I like those spots you turn up so where you can’t see the breaking wave from where you kill the engine. Park up on the cliff, at the end of the lane, under the mountain, at the gate… sometimes you can hear it as soon as you get out of the car and sometimes, before you get out of the car.
One of those days when it seemed as if the whole coast was cooking. Explore, sure, but know when to abandon the car. We might have made a better call for the second session of the day but with the first wave here being a leg-burner some 300 metres or so down the point… ahh, here, another apt and suitable set wherein the song of the twin-fin could waver through its reprise.

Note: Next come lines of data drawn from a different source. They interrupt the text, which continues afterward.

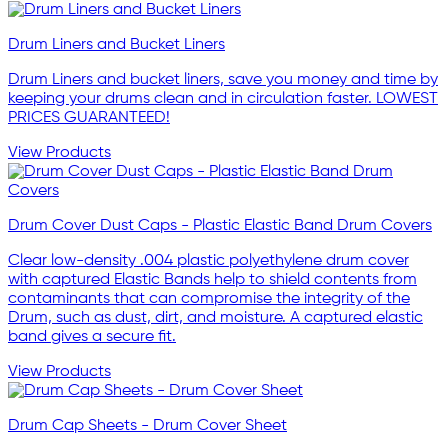
Drum Liners and Bucket Liners
Drum Liners and bucket liners, save you money and time by
keeping your drums clean and in circulation faster. LOWEST
PRICES GUARANTEED!
View Products
Drum Cover Dust Caps - Plastic Elastic Band Drum Covers
Clear low-density .004 plastic polyethylene drum cover
with captured Elastic Bands help to shield contents from
contaminants that can compromise the integrity of the
Drum, such as dust, dirt, and moisture. A captured elastic
band gives a secure fit.
View Products
Drum Cap Sheets - Drum Cover Sheet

A working week like pulled taffy… focus and functionality progressively drawn out, twisted and distorted. The colours and shapes, though still there, now some filamentous vagueness. Only there at that Friday evening terminus can one attempt to gather the unspooled self and make a pile from which, possibilities for the following days can be considered. Outside the atmosphere is seething… the wind inciting unrest.
At this point, some of us smile knowingly at the simplicity of what would seem the most appropriate, even rational, response. Rebirth yourself into the weekend at full speed to meet a berzerking sea, itself thrashing with disconsolate fury into the faces of some sullen West-coast headlands.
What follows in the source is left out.